Shortly after Thomas Matthew Crooks opened fire at a rally for former president Donald Trump, a local police officer in Pennsylvania complained to a colleague that he had warned the Secret Service in advance about the need to secure the area the gunman used, according to police body-cam video released Thursday.

“I f***ing told them they needed to post guys f***ing over there. I told them that f***ing Tuesday,” the officer can be heard telling a colleague.

The video, one of 12 provided to The Washington Post in response to a records request, shows the confusion and frustration among law enforcement in the aftermath of the shooting, underscoring a key question at the core of multiple investigations into the Secret Service’s most serious security failure in decades: Why didn’t anyone secure the roof of a building so close to the rally site?

“Why weren’t we on the roof?” an officer in one of the videos asks a colleague. Another officer responds that “the Secret Service guys, they were like, ‘yeah, no problem, we’re gonna post guys over here.’”

A spokesman for the Secret Service did not immediately respond to a request for comment.

The footage is from body cameras worn by police officers for Butler Township, one of several law enforcement agencies asked to help the Secret Service secure the July 13 rally. Officials have said Crooks fired eight shots that day, wounding Trump, killing one rallygoer and critically injuring two others.

The videos also show a moment that has become a defining illustration of the communication gaps between local and federal law enforcement that day.

They capture an officer being hoisted onto the roof of the Agr International building, where he glimpsed Crooks with a gun a half-minute before he opened fire. Seconds after peeking over the edge of the roof, the officer drops down and retreats to the building’s parking lot, the video shows.

The officer radioed to a local command post that Crooks was armed with a rifle, but that message never made it to the Secret Service command center or agency’s personnel closest to Trump, The Post previously reported.

Local officials have previously said that the officer dropped down from the roof because Crooks pointed his rifle at him and that the officer could not quickly access his gun because he was using his hands to hold himself up.

“F***in’ this close, bro,” the officer says to a colleague while taking cover in the parking lot, pinching his fingers in the air. “Dude, he turned around on me.”

Crooks is not visible in the rooftop video.
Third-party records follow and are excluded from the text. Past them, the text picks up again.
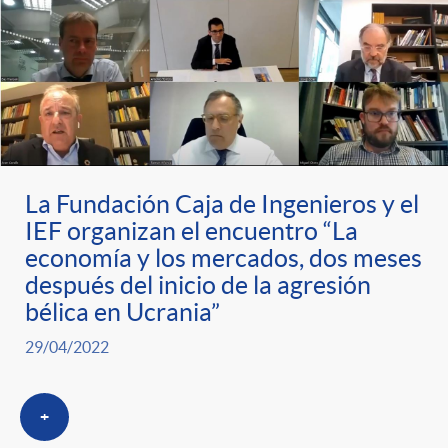
s
t
n
r
i
o
d
C
o
La Fundación Caja de Ingenieros y el
IEF organizan el encuentro “La
a
economía y los mercados, dos meses
s
después del inicio de la agresión
bélica en Ucrania”
t
29/04/2022
e
+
But later, after Crooks was killed, the officer explains that he had alerted others on a police radio channel and asks his colleagues if they had access to that channel.

“That’s what I was calling out, bro,” the officer says while standing with other law enforcement officials on the roof next to Crooks’ body. “F***** on top of the roof. Are you all on the same frequency?”

On the day of the rally, local snipers were assigned to observe the crowd from two windows on the second story of the Agr International building, but no one was on the rooftop of the adjoining building that Crooks used as his perch.

In the immediate aftermath of the shooting, some officers appeared baffled by how that could have happened.

“I thought you guys were on the roof,” an officer says to another in one of the videos.

“No, we’re inside,” another responds.

“I’d say this is a f*** up,” an officer says in another video. “Someone f***ed up.”

“There wasn’t anyone on the roof,” a colleague answers. “The stage is right there.”

Later in the same video, one of the officers says that when he saw someone on the roof, “they probably should have yanked Trump right off the stage.”

“I called it,” he says, an apparent reference to a radio transmission. “It isn’t my fault.”

The videos, only some of which have audio, also capture local officers’ frantic search for Crooks in the minutes before the shooting. The Post did not identify Crooks in any of the videos.

Officers can be seen responding to the Agr International building, circling its perimeter and gesturing toward the roof. After the shooting, some express their frustration.

“I’m f***ing pissed,” an officer says in a recording after Crooks was killed. “We couldn’t find him.”